Прикрывая снопик ручного фонарика рукавом полушубка, Боев поглядывал на карту, – по изгибам их заметенной полевой дороги определяя, где расставаться с комбатами, и каждый на свой НП, по снежной целине.
Кажется, вот тут.
Касьянов и Прощенков соскочили с саней, подошли.
– Так не очень от меня удаляйтесь, не больше километра. Работать вряд ли придётся, наверно с утра передвинут. Ну всё же, на разный случай, покопайте.
И – разъехались. Лошади брали уверенно. Местность – маловолнистая, тут и высотку не сразу выберешь. Если до утра не свернут – надо будет подыскать получше.
И всё так же – ни звука. Ни – передвинется какая чернота в поле.
Кого любишь, того и гонишь. Позвал сметливого Останина:
– Ванечка, возьми бойца, сходи вперёд на километр – какой рельеф? И не найдёшь ли кого? Да гранаты прихватите.
Останин с вятским причмоком:
– Щас в поле кого издали увидишь – не окликнешь. «Кто это?» – а тебя из автомата. Или, снарошки: «Wer ist da?», а тебя – свои же, от пуза.
Ушли.
А тут – вытащили кирки и лопаты, помахивали. Верхний слой уковало, как и на могилах сегодня. Лошадей отвели за кустики. Радист, рация на санях, вызывает:
– Балхаш, Балхаш, говорит Омск. Дай Двенадцатого, Десятый спрашивает.
Двенадцатый – Топлев – отзывается.
– Из палочек нашли кого?
– Нету палочек, никого, – очень озабоченный голос.
Вот так т'aк. Если и вкруг Адлига пехоты до сих пор нет – и у нас её нет. Где ж она?
– А что Урал?
– Урал говорит: ищите, плохо ищете.
– А кто именно?
– Ноль пятый.
Начальник разведки бригады. Ему б самому тут и искать, а не в штабе бригады сидеть, за тридцать вёрст. Да что ж они с места не сдвинулись? Когда ж – тут будут?
Копали трудно.
Ну, да окопчика три, не в полный профиль. Перекрывать всё равно нечем.
Проворный Останин вернулся даже раньше, чем ждался.
– Товарищ майор. С полкилометра – зап'aд в лощину. И она, кажись, обхватом справа от нас идёт. А я налево сходил, наискосок. Вижу, фигуры копошатся. Еле опознались: заматерился один, катушка у него заела, – так и услышал: свои.
– Кто же?
– Правый звукопост. Тут до них одной катушки нам хватит, и будет прямая связь с центральной. Хорошо.
– Ну что ж, тогда тянем. Пусть твой напарник ведёт.
Да – по кому пристреливаться? И с какой привязкой, все координаты на глазок.

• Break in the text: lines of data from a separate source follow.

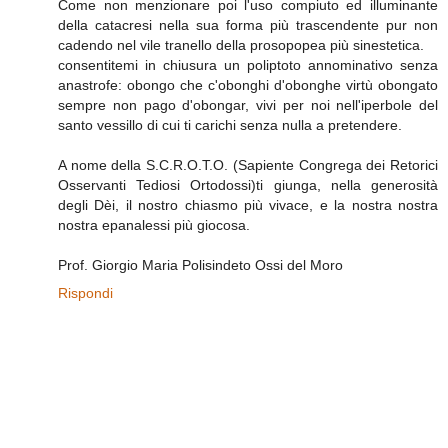
Come non menzionare poi l'uso compiuto ed illuminante
della catacresi nella sua forma più trascendente pur non
cadendo nel vile tranello della prosopopea più sinestetica.
consentitemi in chiusura un poliptoto annominativo senza
anastrofe: obongo che c'obonghi d'obonghe virtù obongato
sempre non pago d'obongar, vivi per noi nell'iperbole del
santo vessillo di cui ti carichi senza nulla a pretendere.
A nome della S.C.R.O.T.O. (Sapiente Congrega dei Retorici
Osservanti Tediosi Ortodossi)ti giunga, nella generosità
degli Dèi, il nostro chiasmo più vivace, e la nostra nostra
nostra epanalessi più giocosa.
Prof. Giorgio Maria Polisindeto Ossi del Moro
Rispondi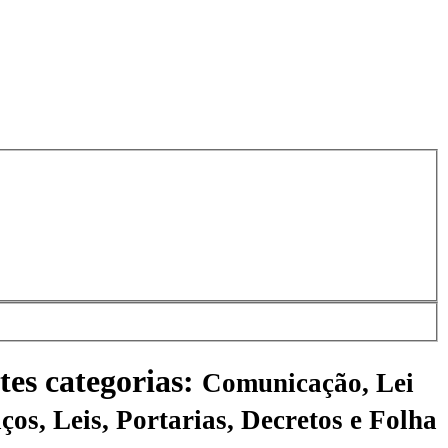
tes categorias:
Comunicação, Lei
ços, Leis, Portarias, Decretos e Folha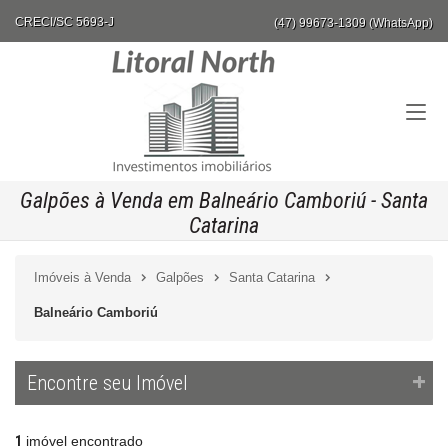
CRECI/SC 5693-J
(47) 99673-1309 (WhatsApp)
Galpões à Venda em Balneário Camboriú - Santa
Catarina
Imóveis à Venda
Galpões
Santa Catarina
Balneário Camboriú
Encontre seu Imóvel
1
imóvel encontrado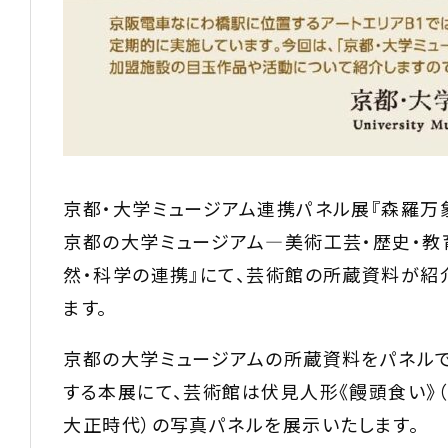
京都・大学ミュージアム連携パネル展『森羅万
京都の大学ミュージアム―美術工芸・歴史・教
然・科学の連携』にて、芸術館の所蔵資料が紹
ます。
京都の大学ミュージアムの所蔵資料をパネル
する本展にて、芸術館は伏見人形《饅頭食い》（
大正時代）の写真パネルを展示いたします。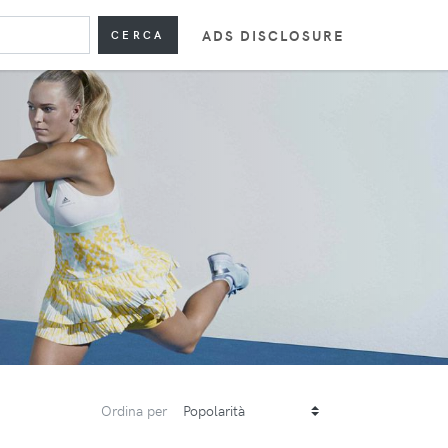
ADS DISCLOSURE
CERCA
Ordina per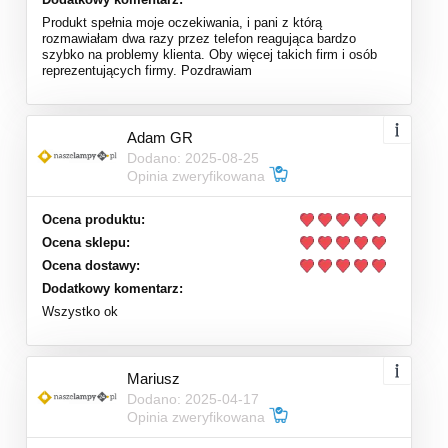
Produkt spełnia moje oczekiwania, i pani z którą
rozmawiałam dwa razy przez telefon reagująca bardzo
szybko na problemy klienta. Oby więcej takich firm i osób
reprezentujących firmy. Pozdrawiam
Adam GR
Dodano: 2025-08-25
Opinia zweryfikowana
Ocena produktu:
Ocena sklepu:
Ocena dostawy:
Dodatkowy komentarz:
Wszystko ok
Mariusz
Dodano: 2025-04-17
Opinia zweryfikowana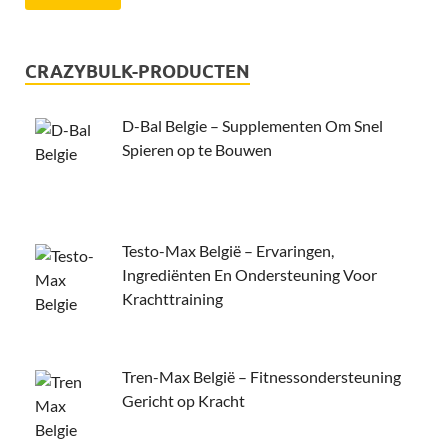
CRAZYBULK-PRODUCTEN
D-Bal Belgie – Supplementen Om Snel
Spieren op te Bouwen
Testo-Max België – Ervaringen,
Ingrediënten En Ondersteuning Voor
Krachttraining
Tren-Max België – Fitnessondersteuning
Gericht op Kracht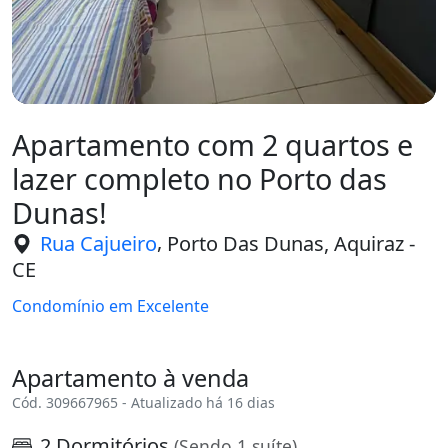
Apartamento com 2 quartos e
lazer completo no Porto das
Dunas!
,
Rua Cajueiro
Porto Das Dunas, Aquiraz -
CE
Condomínio em Excelente
Apartamento à venda
Cód. 309667965 - Atualizado há 16 dias
2 Dormitórios
(Sendo 1 suíte)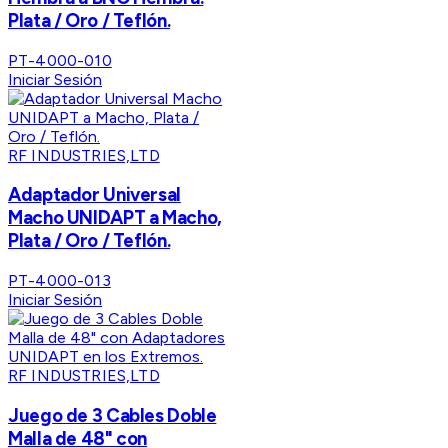
Plata / Oro / Teflón.
PT-4000-010
Iniciar Sesión
RF INDUSTRIES,LTD
Adaptador Universal
Macho UNIDAPT a Macho,
Plata / Oro / Teflón.
PT-4000-013
Iniciar Sesión
RF INDUSTRIES,LTD
Juego de 3 Cables Doble
Malla de 48" con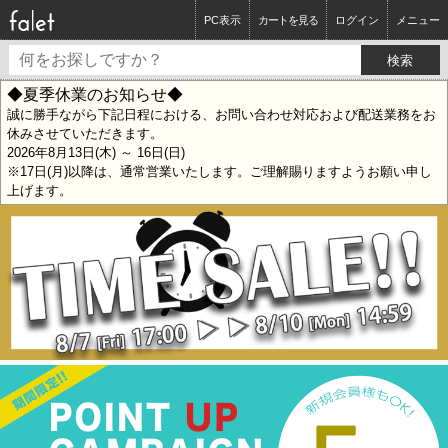
PC表示
カートを見る
ログイン
メニュー
◆夏季休業のお知らせ◆
誠に勝手ながら下記日程における、お問い合わせ対応および配送業務をお
休みさせていただきます。
2026年8月13日(木) ～ 16日(日)
※17日(月)以降は、通常営業いたします。ご理解賜りますようお願い申し
上げます。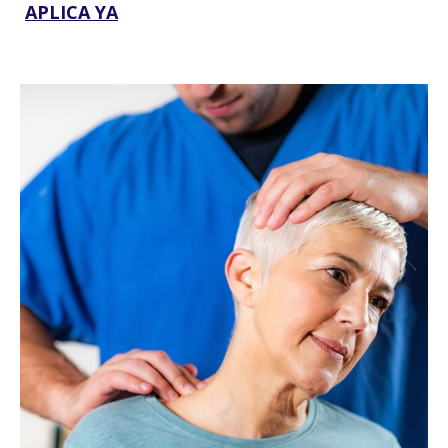
APLICA YA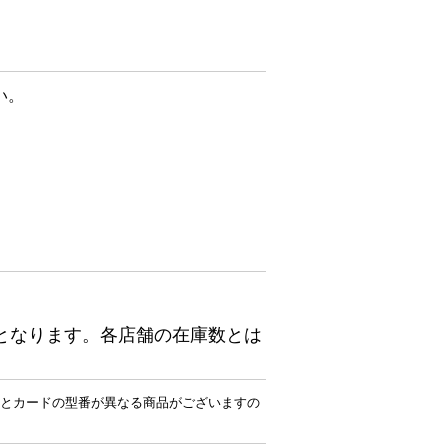
い。
となります。各店舗の在庫数とは
とカードの型番が異なる商品がございますの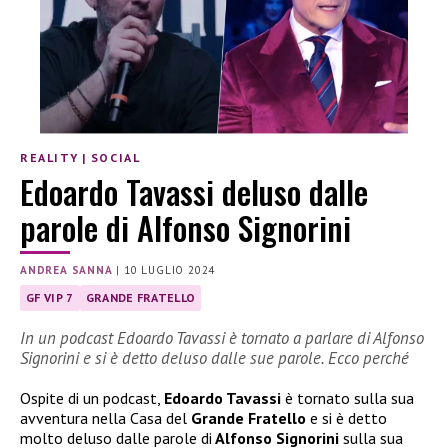
REALITY
|
SOCIAL
Edoardo Tavassi deluso dalle
parole di Alfonso Signorini
ANDREA SANNA
|
10 LUGLIO 2024
GF VIP 7
GRANDE FRATELLO
In un podcast Edoardo Tavassi è tornato a parlare di Alfonso
Signorini e si è detto deluso dalle sue parole. Ecco perché
Ospite di un podcast,
Edoardo Tavassi
è tornato sulla sua
avventura nella Casa del
Grande Fratello
e si è detto
molto deluso dalle parole di
Alfonso Signorini
sulla sua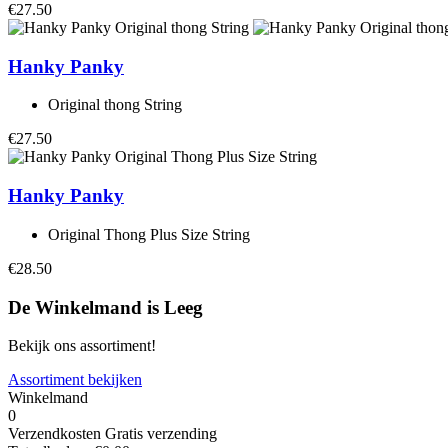
€27.50
Hanky Panky
Original thong String
€27.50
Hanky Panky
Original Thong Plus Size String
€28.50
De Winkelmand is Leeg
Bekijk ons assortiment!
Assortiment bekijken
Winkelmand
0
Verzendkosten
Gratis verzending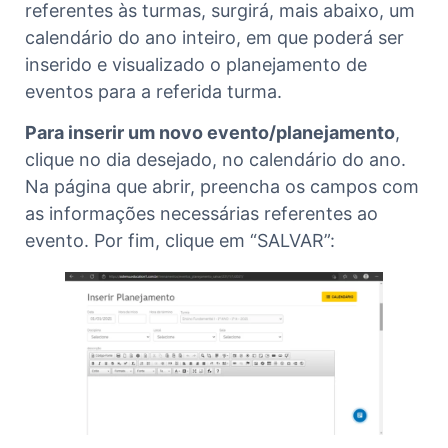
referentes às turmas, surgirá, mais abaixo, um
calendário do ano inteiro, em que poderá ser
inserido e visualizado o planejamento de
eventos para a referida turma.
Para inserir um novo evento/planejamento
,
clique no dia desejado, no calendário do ano.
Na página que abrir, preencha os campos com
as informações necessárias referentes ao
evento. Por fim, clique em “SALVAR”: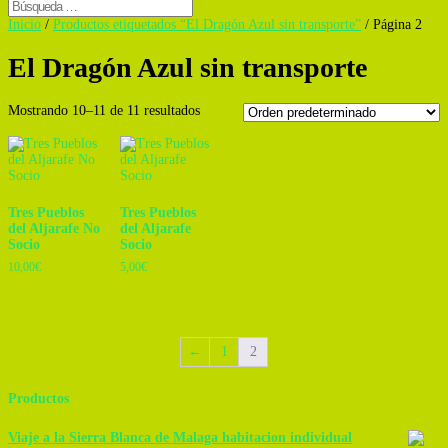
Inicio
/
Productos etiquetados “El Dragón Azul sin transporte”
/ Página 2
El Dragón Azul sin transporte
Mostrando 10–11 de 11 resultados
Tres Pueblos
Tres Pueblos
del Aljarafe No
del Aljarafe
Socio
Socio
10,00
€
5,00
€
←
1
2
Productos
Viaje a la Sierra Blanca de Malaga habitacion individual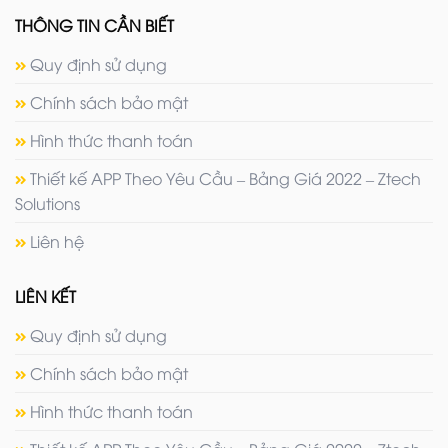
THÔNG TIN CẦN BIẾT
Quy định sử dụng
Chính sách bảo mật
Hình thức thanh toán
Thiết kế APP Theo Yêu Cầu – Bảng Giá 2022 – Ztech
Solutions
Liên hệ
LIÊN KẾT
Quy định sử dụng
Chính sách bảo mật
Hình thức thanh toán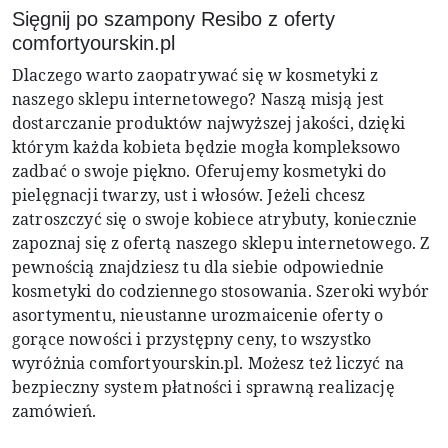
Sięgnij po szampony Resibo z oferty
comfortyourskin.pl
Dlaczego warto zaopatrywać się w kosmetyki z
naszego sklepu internetowego? Naszą misją jest
dostarczanie produktów najwyższej jakości, dzięki
którym każda kobieta będzie mogła kompleksowo
zadbać o swoje piękno. Oferujemy kosmetyki do
pielęgnacji twarzy, ust i włosów. Jeżeli chcesz
zatroszczyć się o swoje kobiece atrybuty, koniecznie
zapoznaj się z ofertą naszego sklepu internetowego. Z
pewnością znajdziesz tu dla siebie odpowiednie
kosmetyki do codziennego stosowania. Szeroki wybór
asortymentu, nieustanne urozmaicenie oferty o
gorące nowości i przystępny ceny, to wszystko
wyróżnia comfortyourskin.pl. Możesz też liczyć na
bezpieczny system płatności i sprawną realizację
zamówień.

– А больше никого? Пехоты нет?
– И следов по снегу нет.
– Да-а-а. Двенадцатый, Двенадцатый, ищи палочки! Разошли людей во все стороны!
10
Теперь стало повидней малость: и лесок, что от Адлига слева вперёд. И справа прочернел лес пораскидистей – но это уже, очевидно, за большой тут лощиной.
А штаб бригады перестал отзываться по рации. Хорошо, наверно уже поехали. Но не предупредили.
Топлев очень нервничал. Он и часто нервничал. Он-то был старателен, чтобы всё у него в порядке, никто б не мог упрекнуть. Он – малой вмятинки, малой прогрызинки в своей службе не допускал, ещё прежде, чем начальство заметит и разнесёт. Да часто не знаешь, чт'o правильно делать.
И сейчас места не находил. То – цепочку охранения проверить. То – к пушкам 4-й и 5-й батареи. Из каждого расчёта дежурят человека по два. А остальные – растянулись по домам. Ужинают? – есть чем в домах. Прибарахливаются? – тоже есть, а в батарейном прицепе всё уложится. (Осталось в деревне несколько стариков-старух, ничего возразить не смеют.)
Это просто несчастье, что разрешили из Германии посылки слать. Теперь у каждого солдата набухает вещмешок. Да не знает, на чём остановиться: одного наберёт, потом выбрасывает, лучшего нашёл на свои пять килограмм. Топлеву было это всё – хоть и понятно, но неприятно, потому что делу мешало.
То – уходил к дивизионной штабной машине, на окраину Кляйн Швенкиттена. Там рядом, в домике, и кровать с пуховой периной, растянись да поспи, ведь уже за полночь. Да разве тут уснёшь?
За облаками всё светлело. Мирно и тихо, как не на войне.